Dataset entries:
○ ○ ○
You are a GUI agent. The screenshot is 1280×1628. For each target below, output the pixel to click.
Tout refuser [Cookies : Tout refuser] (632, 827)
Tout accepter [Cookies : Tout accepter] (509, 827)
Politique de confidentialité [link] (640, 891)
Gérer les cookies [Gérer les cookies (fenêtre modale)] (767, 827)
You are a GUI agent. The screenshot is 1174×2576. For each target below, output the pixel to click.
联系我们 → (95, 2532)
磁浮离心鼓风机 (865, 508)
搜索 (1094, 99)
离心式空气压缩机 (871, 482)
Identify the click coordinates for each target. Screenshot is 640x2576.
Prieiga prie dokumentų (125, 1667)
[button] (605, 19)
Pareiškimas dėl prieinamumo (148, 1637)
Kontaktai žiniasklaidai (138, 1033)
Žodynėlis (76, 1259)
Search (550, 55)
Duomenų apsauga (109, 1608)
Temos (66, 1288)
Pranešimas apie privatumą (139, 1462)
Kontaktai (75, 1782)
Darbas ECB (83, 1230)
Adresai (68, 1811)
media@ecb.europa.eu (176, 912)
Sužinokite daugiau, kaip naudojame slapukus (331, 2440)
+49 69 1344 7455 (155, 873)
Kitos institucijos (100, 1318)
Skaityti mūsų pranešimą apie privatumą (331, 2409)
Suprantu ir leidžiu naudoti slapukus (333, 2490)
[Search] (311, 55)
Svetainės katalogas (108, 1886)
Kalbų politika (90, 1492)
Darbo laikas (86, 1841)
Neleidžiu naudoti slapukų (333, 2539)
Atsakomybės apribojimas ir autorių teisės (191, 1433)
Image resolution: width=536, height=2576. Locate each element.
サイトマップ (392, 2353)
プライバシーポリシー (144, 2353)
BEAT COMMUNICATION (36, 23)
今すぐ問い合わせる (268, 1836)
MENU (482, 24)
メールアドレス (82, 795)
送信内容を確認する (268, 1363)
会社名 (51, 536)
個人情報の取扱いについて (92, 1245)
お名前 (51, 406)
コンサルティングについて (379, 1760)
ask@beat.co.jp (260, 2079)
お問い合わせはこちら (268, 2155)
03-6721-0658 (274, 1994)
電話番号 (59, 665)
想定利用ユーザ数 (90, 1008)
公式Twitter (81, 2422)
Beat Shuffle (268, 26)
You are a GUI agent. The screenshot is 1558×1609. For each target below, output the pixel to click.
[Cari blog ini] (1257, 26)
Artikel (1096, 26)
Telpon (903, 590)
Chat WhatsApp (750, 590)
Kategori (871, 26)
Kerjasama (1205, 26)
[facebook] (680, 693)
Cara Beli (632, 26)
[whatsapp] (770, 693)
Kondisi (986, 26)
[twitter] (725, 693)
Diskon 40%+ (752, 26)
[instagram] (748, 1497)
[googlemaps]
○ ○ ○
Exercise brief:
Your reply should be the number of lines in the entries that contain "target", nothing more.

Exercise output:
4